START PROVIDED ENTRIES
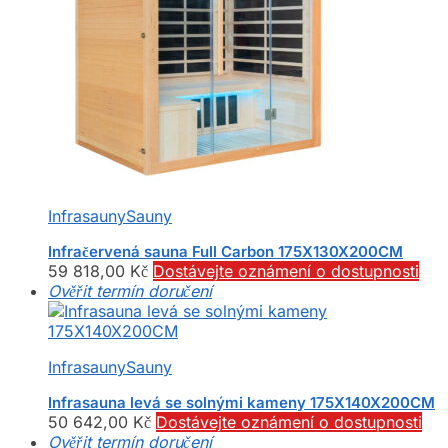
Infrasauny
Sauny
Infračervená sauna Full Carbon 175X130X200CM
59 818,00
Kč
Dostávejte oznámení o dostupnosti
Ověřit termín doručení
Infrasauny
Sauny
Infrasauna levá se solnými kameny 175X140X200CM
50 642,00
Kč
Dostávejte oznámení o dostupnosti
Ověřit termín doručení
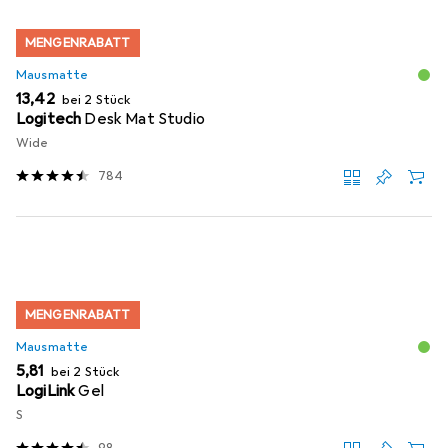
MENGENRABATT
Mausmatte
EUR
13,42
bei 2 Stück
Logitech
Desk Mat Studio
Wide
784
MENGENRABATT
Mausmatte
EUR
5,81
bei 2 Stück
LogiLink
Gel
S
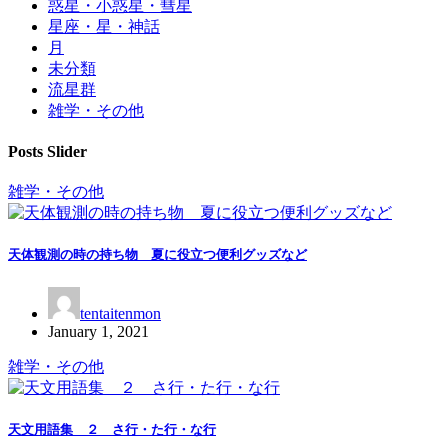
惑星・小惑星・彗星
星座・星・神話
月
未分類
流星群
雑学・その他
Posts Slider
雑学・その他
天体観測の時の持ち物 夏に役立つ便利グッズなど
tentaitenmon
January 1, 2021
雑学・その他
天文用語集 ２ さ行・た行・な行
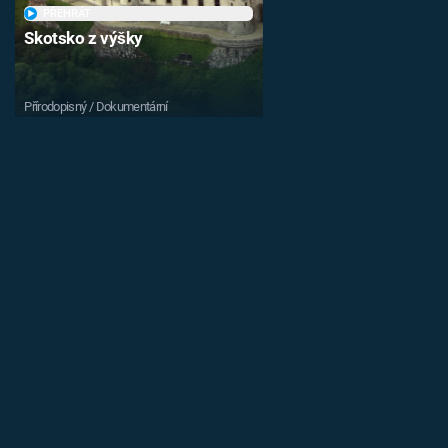
PŘEHRÁT
Skotsko z výšky
Přírodopisný / Dokumentární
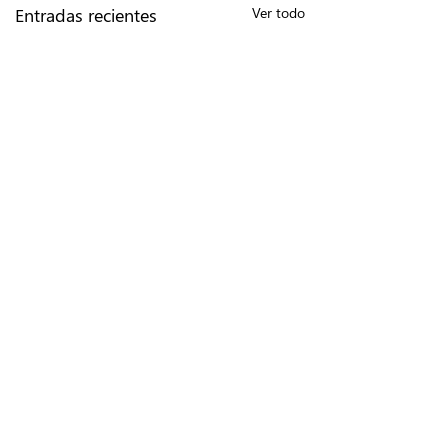
Entradas recientes
Ver todo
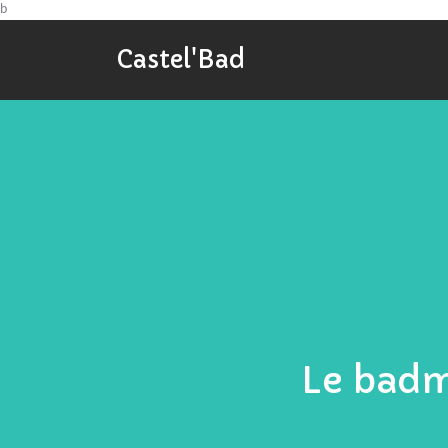
b
Castel'Bad
Le badm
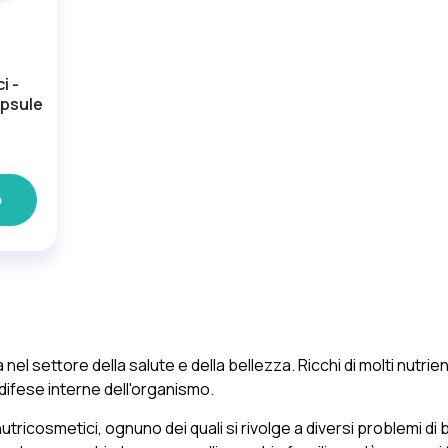
i -
apsule
)
o
nel settore della salute e della bellezza. Ricchi di molti nutrien
e difese interne dell'organismo.
 nutricosmetici, ognuno dei quali si rivolge a diversi problemi d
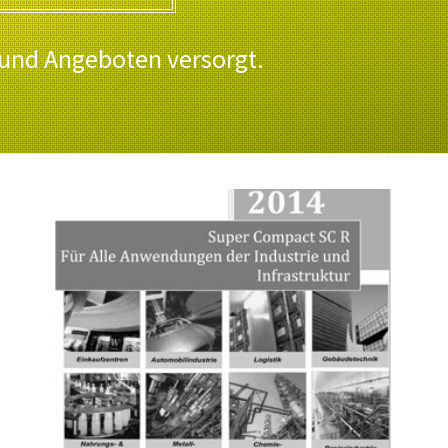
 und Angeboten versorgt.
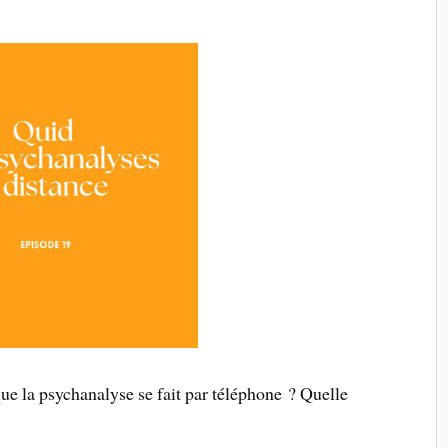
que la psychanalyse se fait par téléphone ? Quelle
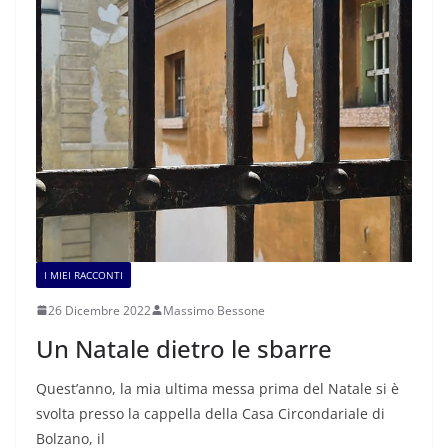
I MIEI RACCONTI
26 Dicembre 2022
Massimo Bessone
Un Natale dietro le sbarre
Quest’anno, la mia ultima messa prima del Natale si è
svolta presso la cappella della Casa Circondariale di
Bolzano, il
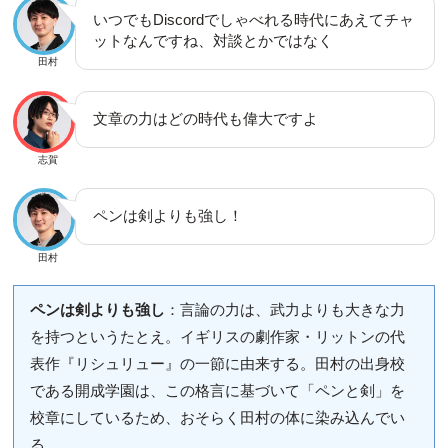
いつでもDiscordでしゃべれる時代にあえてチャ
ットなんですね、対談とかではなく
田村
文章の力はどの時代も偉大ですよ
志賀
ペンは剣よりも強し！
田村
ペンは剣よりも強し
：言論の力は、武力よりも大きな力
を持つというたとえ。イギリスの劇作家・リットンの代
表作『リシュリュー』の一節に由来する。田村の出身校
である開成学園は、この格言に基づいて「ペンと剣」を
校章にしているため、おそらく田村の体に染み込んでい
る。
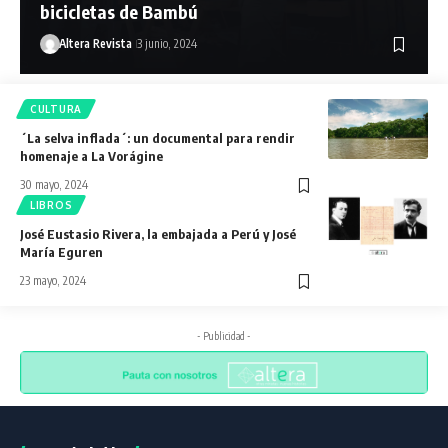
bicicletas de Bambú
Altera Revista
3 junio, 2024
CULTURA
´La selva inflada´: un documental para rendir
homenaje a La Vorágine
30 mayo, 2024
LIBROS
José Eustasio Rivera, la embajada a Perú y José
María Eguren
23 mayo, 2024
- Publicidad -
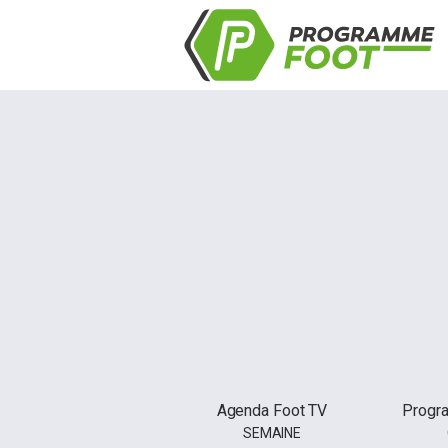
Agenda Foot TV
Progr
SEMAINE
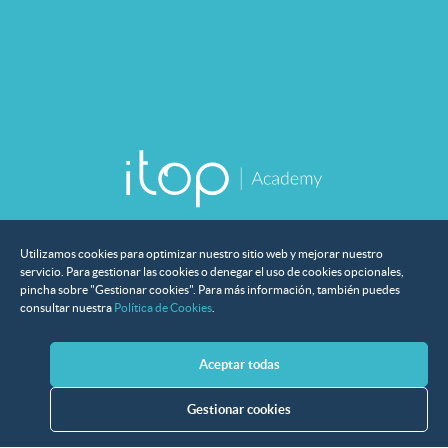
Utilizamos cookies para optimizar nuestro sitio web y mejorar nuestro
servicio. Para gestionar las cookies o denegar el uso de cookies opcionales,
pincha sobre "Gestionar cookies". Para más información, también puedes
consultar nuestra
Política de Cookies
.
Aceptar todas
Instituciones que han confiado en nosotros
Gestionar cookies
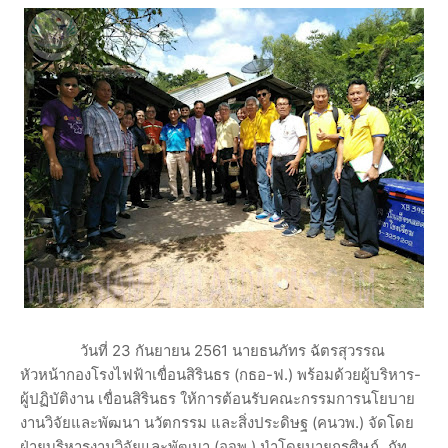
วันที่ 23 กันยายน 2561 นายธนภัทร ฉัตรสุวรรณ
หัวหน้ากองโรงไฟฟ้าเขื่อนสิรินธร (กธอ-ฟ.) พร้อมด้วยผู้บริหาร-
ผู้ปฏิบัติงาน เขื่อนสิรินธร ให้การต้อนรับคณะกรรมการนโยบาย
งานวิจัยและพัฒนา นวัตกรรม และสิ่งประดิษฐ (คนวพ.) จัดโดย
ฝ่ายบริหารงานวิจัยและพัฒนา (อจพ.) นำโดยนายกรศิษฏ์ ภัท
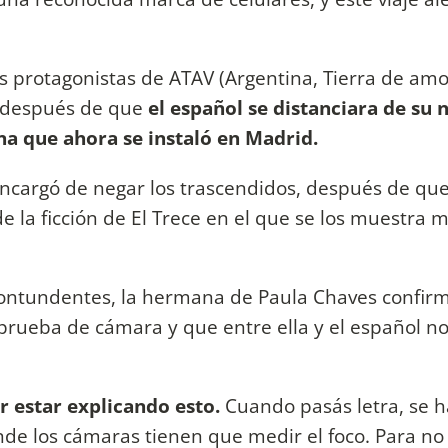
 protagonistas de ATAV (Argentina, Tierra de amo
a después de que
el español se distanciara de su 
na que ahora se instaló en Madrid.
encargó de negar los trascendidos, después de que
e la ficción de El Trece en el que se los muestra 
contundentes, la hermana de Paula Chaves confir
prueba de cámara y que entre ella y el español n
r estar explicando esto.
Cuando pasás letra, se 
nde los cámaras tienen que medir el foco. Para no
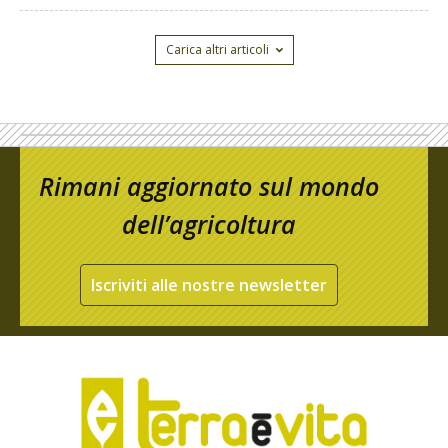
Carica altri articoli
Rimani aggiornato sul mondo
dell’agricoltura
Iscriviti alle nostre newsletter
END PROVIDED ENTRIES
### ABOUT THIS TASK
With the pictures set aside, copy each line above as written.

### RESPONSE BELOW
Infrasauny
Sauny
Infračervená sauna Full Carbon 175X130X200CM
59 818,00
Kč
Dostávejte oznámení o dostupnosti
Ověřit termín doručení
Infrasauny
Sauny
Infrasauna levá se solnými kameny 175X140X200CM
50 642,00
Kč
Dostávejte oznámení o dostupnosti
Ověřit termín doručení
MENGENRABATT
Mausmatte
EUR
13,42
bei 2 Stück
Logitech
Desk Mat Studio
Wide
784
MENGENRABATT
Mausmatte
EUR
5,81
bei 2 Stück
LogiLink
Gel
S
惑星・小惑星・彗星
星座・星・神話
月
未分類
流星群
雑学・その他
Posts Slider
雑学・その他
天体観測の時の持ち物 夏に役立つ便利グッズなど
tentaitenmon
January 1, 2021
雑学・その他
天文用語集 ２ さ行・た行・な行
PŘEHRÁT
Skotsko z výšky
Přírodopisný / Dokumentární
Entradas recientes
Ver todo
b
Castel'Bad
Le badm
i -
apsule
)
o
nel settore della salute e della bellezza. Ricchi di molti nutrien
e difese interne dell'organismo.
 nutricosmetici, ognuno dei quali si rivolge a diversi problemi d
 und Angeboten versorgt.
que la psychanalyse se fait par téléphone ? Quelle
I MIEI RACCONTI
26 Dicembre 2022
Massimo Bessone
Un Natale dietro le sbarre
Quest’anno, la mia ultima messa prima del Natale si è
svolta presso la cappella della Casa Circondariale di
Bolzano, il
いつでもDiscordでしゃべれる時代にあえてチャ
ットなんですね、対談とかではなく
田村
文章の力はどの時代も偉大ですよ
志賀
ペンは剣よりも強し！
田村
ペンは剣よりも強し
：言論の力は、武力よりも大きな力
を持つというたとえ。イギリスの劇作家・リットンの代
表作『リシュリュー』の一節に由来する。田村の出身校
である開成学園は、この格言に基づいて「ペンと剣」を
校章にしているため、おそらく田村の体に染み込んでい
る。
bicicletas de Bambú
Altera Revista
3 junio, 2024
CULTURA
´La selva inflada´: un documental para rendir
homenaje a La Vorágine
30 mayo, 2024
LIBROS
José Eustasio Rivera, la embajada a Perú y José
María Eguren
23 mayo, 2024
- Publicidad -
Agenda Foot TV
Progr
SEMAINE
Utilizamos cookies para optimizar nuestro sitio web y mejorar nuestro
servicio. Para gestionar las cookies o denegar el uso de cookies opcionales,
pincha sobre "Gestionar cookies". Para más información, también puedes
consultar nuestra
Política de Cookies
.
Aceptar todas
Instituciones que han confiado en nosotros
Gestionar cookies
วันที่ 23 กันยายน 2561 นายธนภัทร ฉัตรสุวรรณ
หัวหน้ากองโรงไฟฟ้าเขื่อนสิรินธร (กธอ-ฟ.) พร้อมด้วยผู้บริหาร-
ผู้ปฏิบัติงาน เขื่อนสิรินธร ให้การต้อนรับคณะกรรมการนโยบาย
งานวิจัยและพัฒนา นวัตกรรม และสิ่งประดิษฐ (คนวพ.) จัดโดย
ฝ่ายบริหารงานวิจัยและพัฒนา (อจพ.) นำโดยนายกรศิษฏ์ ภัท
 protagonistas de ATAV (Argentina, Tierra de amo
a después de que
el español se distanciara de su 
na que ahora se instaló en Madrid.
encargó de negar los trascendidos, después de que
e la ficción de El Trece en el que se los muestra 
contundentes, la hermana de Paula Chaves confir
prueba de cámara y que entre ella y el español n
r estar explicando esto.
Cuando pasás letra, se 
nde los cámaras tienen que medir el foco. Para no
Carica altri articoli
Rimani aggiornato sul mondo
dell’agricoltura
Iscriviti alle nostre newsletter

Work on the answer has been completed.